[Mitigation] Content provenance taint graph for prompt injection defense

## Proposal

A content provenance tracking system ("taint graph") that traces the origin and trust level of every piece of content flowing through an agent turn. Instead of relying solely on XML markers (`<<<EXTERNAL_UNTRUSTED_CONTENT>>>`) that can be escaped or stripped, this approach tracks data flow structurally through a directed acyclic graph (DAG) and enforces policies based on content lineage.
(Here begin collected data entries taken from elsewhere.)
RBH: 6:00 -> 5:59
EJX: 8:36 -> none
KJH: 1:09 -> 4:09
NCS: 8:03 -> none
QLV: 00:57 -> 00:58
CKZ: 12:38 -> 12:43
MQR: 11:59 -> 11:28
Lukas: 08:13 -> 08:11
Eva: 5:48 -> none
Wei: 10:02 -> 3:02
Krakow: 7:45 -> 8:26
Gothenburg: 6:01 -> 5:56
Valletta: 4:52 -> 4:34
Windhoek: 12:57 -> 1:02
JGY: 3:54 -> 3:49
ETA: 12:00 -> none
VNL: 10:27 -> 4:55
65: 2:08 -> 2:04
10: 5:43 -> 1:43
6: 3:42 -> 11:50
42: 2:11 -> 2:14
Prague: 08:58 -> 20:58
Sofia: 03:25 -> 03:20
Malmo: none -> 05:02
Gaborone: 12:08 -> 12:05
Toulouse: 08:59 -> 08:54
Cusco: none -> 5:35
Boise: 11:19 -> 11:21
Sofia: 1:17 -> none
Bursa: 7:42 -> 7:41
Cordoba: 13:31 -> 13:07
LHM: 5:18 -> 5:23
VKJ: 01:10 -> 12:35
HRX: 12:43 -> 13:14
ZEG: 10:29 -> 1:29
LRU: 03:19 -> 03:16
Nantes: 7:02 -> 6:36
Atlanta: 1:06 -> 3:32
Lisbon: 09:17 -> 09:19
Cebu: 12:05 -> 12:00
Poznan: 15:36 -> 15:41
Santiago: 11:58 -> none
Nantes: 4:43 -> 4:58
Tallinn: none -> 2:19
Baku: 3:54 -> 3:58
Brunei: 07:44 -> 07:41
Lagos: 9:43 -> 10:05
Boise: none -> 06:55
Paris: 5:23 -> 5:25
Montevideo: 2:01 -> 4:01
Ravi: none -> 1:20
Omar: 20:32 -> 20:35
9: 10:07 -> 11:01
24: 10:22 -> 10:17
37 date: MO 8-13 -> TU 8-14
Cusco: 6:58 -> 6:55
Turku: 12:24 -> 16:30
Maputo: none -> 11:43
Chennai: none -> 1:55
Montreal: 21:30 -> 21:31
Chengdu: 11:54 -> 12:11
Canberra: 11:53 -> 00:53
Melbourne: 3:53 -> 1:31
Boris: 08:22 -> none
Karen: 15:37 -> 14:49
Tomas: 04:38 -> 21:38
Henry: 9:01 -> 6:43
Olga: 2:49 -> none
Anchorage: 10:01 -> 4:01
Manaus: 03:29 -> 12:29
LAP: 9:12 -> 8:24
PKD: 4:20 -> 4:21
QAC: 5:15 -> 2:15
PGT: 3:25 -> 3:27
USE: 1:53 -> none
As a side benefit, being able to track and visualize the interactions in the graph increases auditability and visibility.

## The Problem It Solves

OpenClaw currently wraps external content with XML markers and a security notice. This is a good first step, but has structural limitations:

1. **Markers can be escaped** (T-EVADE-002) — if an attacker crafts content that breaks out of the XML wrapper, the content becomes indistinguishable from trusted content
2. **All content has equal standing once in the context window** — there's no way to ask "did this turn's input originate from an external source?" at tool-call time
3. **No policy enforcement** — even when content IS marked as external, the agent can still execute shell commands, send messages, or fetch URLs based on it
4. **Multi-hop taint is invisible** — if external content gets stored in memory (T-PERSIST-005) and retrieved later, the external origin is lost

## How It Works

### Trust Taxonomy (6 levels)

| Level | Source | Example |
|-------|--------|---------|
| `system` | Platform itself | System prompt, runtime config |
| `owner` | Verified owner messages | Direct messages from owner IDs |
| `local` | Local workspace files | TOOLS.md, MEMORY.md, local scripts |
| `shared` | Shared but semi-trusted | Vestige memories, shared skills |
| `external` | Outside content, potentially adversarial | web_fetch results, emails, calendar |
| `untrusted` | Likely adversarial | Non-owner channel messages, webhook payloads |

Creating a scheme for classifying these is in-scope (e.g. current exploration: use a trained classifier to give a score and confidence interval).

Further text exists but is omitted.